§ **What is expected**:
Without including any images, please transcribe all the lines below exactly.

[Saved data entries]
┌──
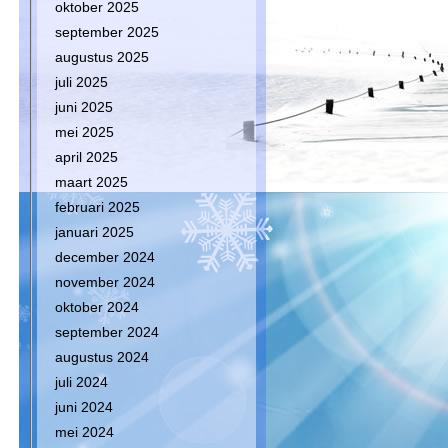
oktober 2025
september 2025
augustus 2025
juli 2025
juni 2025
n
mei 2025
april 2025
maart 2025
februari 2025
januari 2025
december 2024
november 2024
oktober 2024
september 2024
augustus 2024
juli 2024
juni 2024
mei 2024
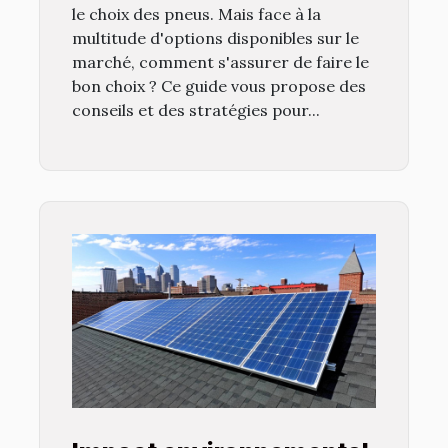
le choix des pneus. Mais face à la
multitude d'options disponibles sur le
marché, comment s'assurer de faire le
bon choix ? Ce guide vous propose des
conseils et des stratégies pour...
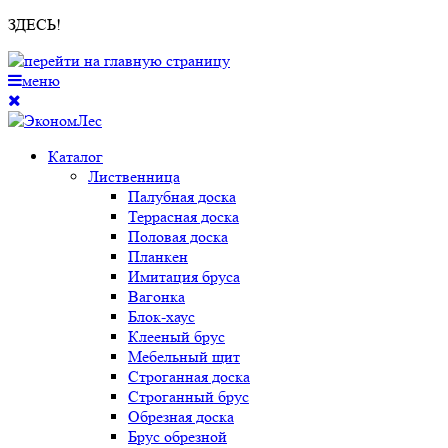
ЗДЕСЬ!
меню
Каталог
Лиственница
Палубная доска
Террасная доска
Половая доска
Планкен
Имитация бруса
Вагонка
Блок-хаус
Клееный брус
Мебельный щит
Строганная доска
Строганный брус
Обрезная доска
Брус обрезной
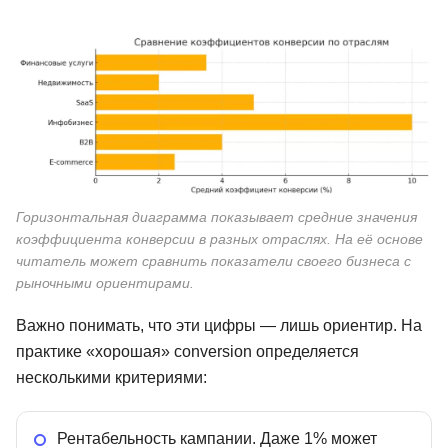
Горизонтальная диаграмма показывает средние значения
коэффициента конверсии в разных отраслях. На её основе
читатель может сравнить показатели своего бизнеса с
рыночными ориентирами.
Важно понимать, что эти цифры — лишь ориентир. На
практике «хорошая» conversion определяется
несколькими критериями:
Рентабельность кампании. Даже 1% может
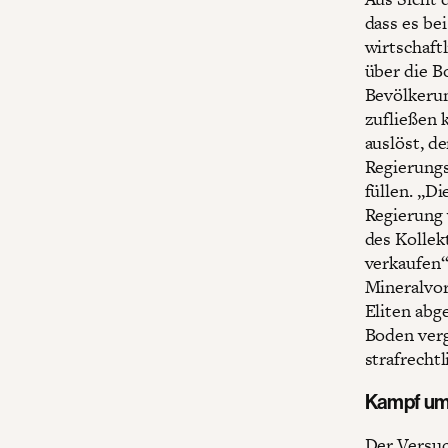
dass es be
wirtschaft
über die B
Bevölkerun
zufließen 
auslöst, de
Regierungs
füllen. „D
Regierung 
des Kollek
verkaufen“
Mineralvor
Eliten abg
Boden verg
strafrecht
Kampf um 
Der Versuc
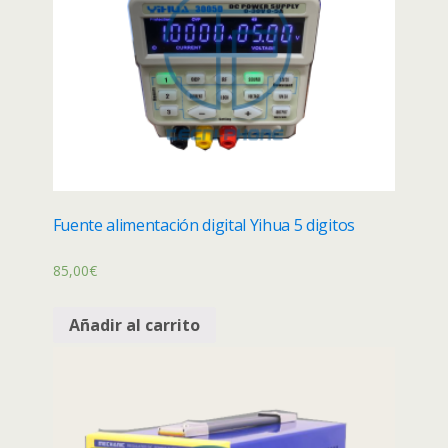
Fuente alimentación digital Yihua 5 digitos
85,00
€
Añadir al carrito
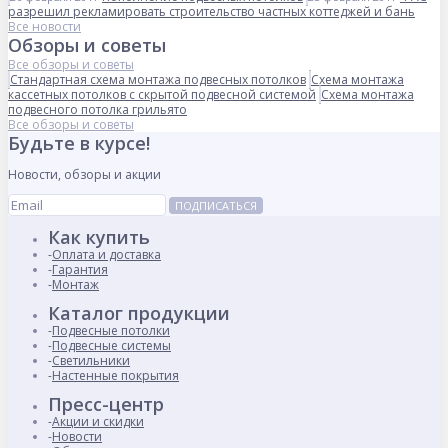
разрешил рекламировать строительство частных коттеджей и бань
Все новости
Обзоры и советы
Все обзоры и советы
Стандартная схема монтажа подвесных потолков
Схема монтажа
кассетных потолков с скрытой подвесной системой
Схема монтажа
подвесного потолка грильято
Все обзоры и советы
Будьте в курсе!
Новости, обзоры и акции
ПОДПИСАТЬСЯ
Как купить
Оплата и доставка
Гарантия
Монтаж
Каталог продукции
Подвесные потолки
Подвесные системы
Светильники
Настенные покрытия
Пресс-центр
Акции и скидки
Новости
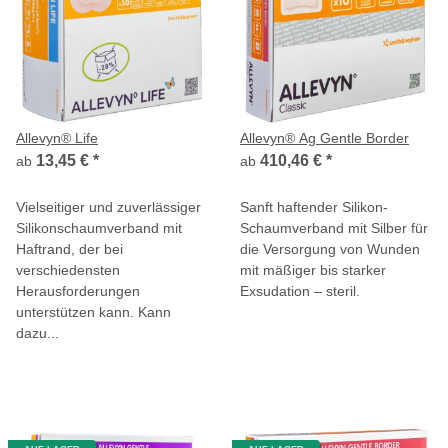
Allevyn® Life
Allevyn® Ag Gentle Border
13,45 €
*
410,46 €
*
ab
ab
Vielseitiger und zuverlässiger
Sanft haftender Silikon-
Silikonschaumverband mit
Schaumverband mit Silber für
Haftrand, der bei
die Versorgung von Wunden
verschiedensten
mit mäßiger bis starker
Herausforderungen
Exsudation – steril.
unterstützen kann. Kann
dazu...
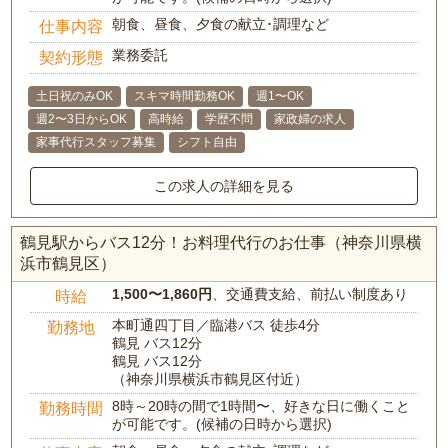
朝食、昼食、夕食の献立･調理など
仕事内容
業務委託
契約形態
土日祝のみOK
スキマ時間勤務OK
週1〜OK
週2〜3日からOK
高時給
学歴不問
家政婦の求人
家事代行スタッフ募集
シフト自由
この求人の詳細を見る
鶴見駅からバス12分！お料理代行のお仕事（神奈川県横
浜市鶴見区）
1,500〜1,860円
、交通費支給、前払い制度あり
時給
本町通四丁目／臨港バス 徒歩4分
勤務地
鶴見 バス12分
鶴見 バス12分
（神奈川県横浜市鶴見区付近）
8時～20時の間で1時間〜、好きな日に働くこと
勤務時間
が可能です。(候補の日時から選択)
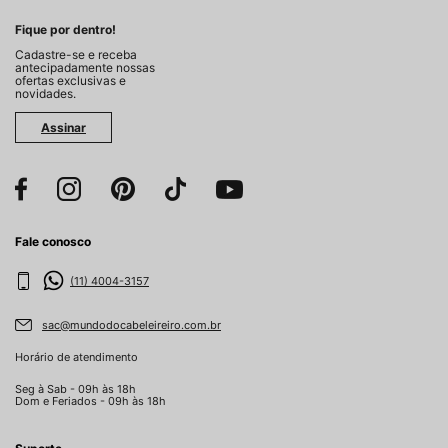
Fique por dentro!
Cadastre-se e receba
antecipadamente nossas
ofertas exclusivas e
novidades.
Assinar
Fale conosco
(11) 4004-3157
sac@mundodocabeleireiro.com.br
Horário de atendimento
Seg à Sab - 09h às 18h
Dom e Feriados - 09h às 18h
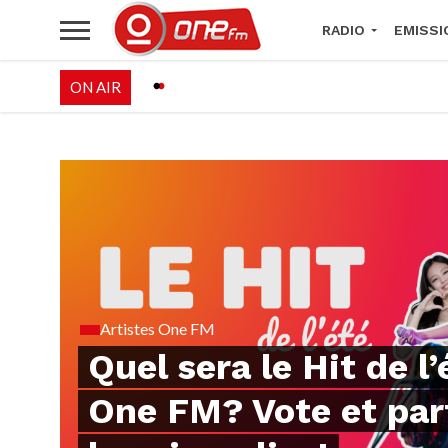
RADIO
EMISSI
ON AIR
PALÉO FESTIVAL 
Artistes One FM
Quel sera le Hit de l’
One FM? Vote et par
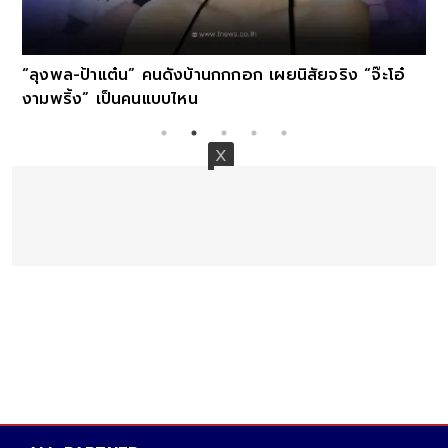
“ลุงพล-ป้าแต๋น” คนดังบ้านกกกอก เผยนิสัยจริง “จ๊ะโอ๋
งามพริ้ง” เป็นคนแบบไหน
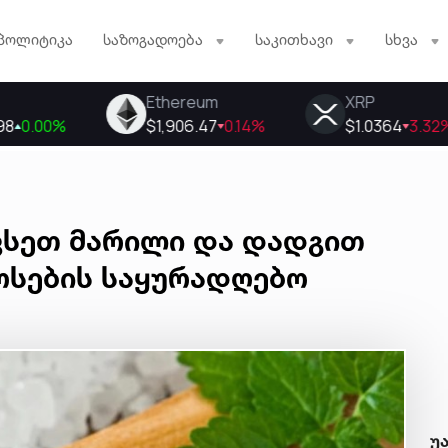
პოლიტიკა
საზოგადოება
საკითხავი
სხვა
ვსეთ მარილი და დადგით
ოსების საყურადღებო
უ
└──
§ **Response area**:
oktober 2025
september 2025
augustus 2025
juli 2025
juni 2025
n
mei 2025
april 2025
maart 2025
februari 2025
januari 2025
december 2024
november 2024
oktober 2024
september 2024
augustus 2024
juli 2024
juni 2024
mei 2024
le choix des pneus. Mais face à la
multitude d'options disponibles sur le
marché, comment s'assurer de faire le
bon choix ? Ce guide vous propose des
conseils et des stratégies pour...
ЗДЕСЬ!
меню
Каталог
Лиственница
Палубная доска
Террасная доска
Половая доска
Планкен
Имитация бруса
Вагонка
Блок-хаус
Клееный брус
Мебельный щит
Строганная доска
Строганный брус
Обрезная доска
Брус обрезной
Горизонтальная диаграмма показывает средние значения
коэффициента конверсии в разных отраслях. На её основе
читатель может сравнить показатели своего бизнеса с
рыночными ориентирами.
Важно понимать, что эти цифры — лишь ориентир. На
практике «хорошая» conversion определяется
несколькими критериями:
Рентабельность кампании. Даже 1% может
dass es be
wirtschaft
über die B
Bevölkerun
zufließen 
auslöst, de
Regierungs
füllen. „D
Regierung 
des Kollek
verkaufen“
Mineralvor
Eliten abg
Boden verg
strafrecht
Kampf um 
Der Versuc
Fuente alimentación digital Yihua 5 digitos
85,00
€
Añadir al carrito
разрешил рекламировать строительство частных коттеджей и бань
Все новости
Обзоры и советы
Все обзоры и советы
Стандартная схема монтажа подвесных потолков
Схема монтажа
кассетных потолков с скрытой подвесной системой
Схема монтажа
подвесного потолка грильято
Все обзоры и советы
Будьте в курсе!
Новости, обзоры и акции
ПОДПИСАТЬСЯ
Как купить
Оплата и доставка
Гарантия
Монтаж
Каталог продукции
Подвесные потолки
Подвесные системы
Светильники
Настенные покрытия
Пресс-центр
Акции и скидки
Новости
Allevyn® Life
Allevyn® Ag Gentle Border
13,45 €
*
410,46 €
*
ab
ab
Vielseitiger und zuverlässiger
Sanft haftender Silikon-
Silikonschaumverband mit
Schaumverband mit Silber für
Haftrand, der bei
die Versorgung von Wunden
verschiedensten
mit mäßiger bis starker
Herausforderungen
Exsudation – steril.
unterstützen kann. Kann
dazu...
朝食、昼食、夕食の献立･調理など
仕事内容
業務委託
契約形態
土日祝のみOK
スキマ時間勤務OK
週1〜OK
週2〜3日からOK
高時給
学歴不問
家政婦の求人
家事代行スタッフ募集
シフト自由
この求人の詳細を見る
鶴見駅からバス12分！お料理代行のお仕事（神奈川県横
浜市鶴見区）
1,500〜1,860円
、交通費支給、前払い制度あり
時給
本町通四丁目／臨港バス 徒歩4分
勤務地
鶴見 バス12分
鶴見 バス12分
（神奈川県横浜市鶴見区付近）
8時～20時の間で1時間〜、好きな日に働くこと
勤務時間
が可能です。(候補の日時から選択)
Fique por dentro!
Cadastre-se e receba
antecipadamente nossas
ofertas exclusivas e
novidades.
Assinar
Fale conosco
(11) 4004-3157
sac@mundodocabeleireiro.com.br
Horário de atendimento
Seg à Sab - 09h às 18h
Dom e Feriados - 09h às 18h
RADIO
EMISSI
ON AIR
PALÉO FESTIVAL 
Artistes One FM
Quel sera le Hit de l’
One FM? Vote et par
“ลุงพล-ป้าแต๋น” คนดังบ้านกกกอก เผยนิสัยจริง “จ๊ะโอ๋
งามพริ้ง” เป็นคนแบบไหน
პოლიტიკა
საზოგადოება
საკითხავი
სხვა
ვსეთ მარილი და დადგით
ოსების საყურადღებო
უ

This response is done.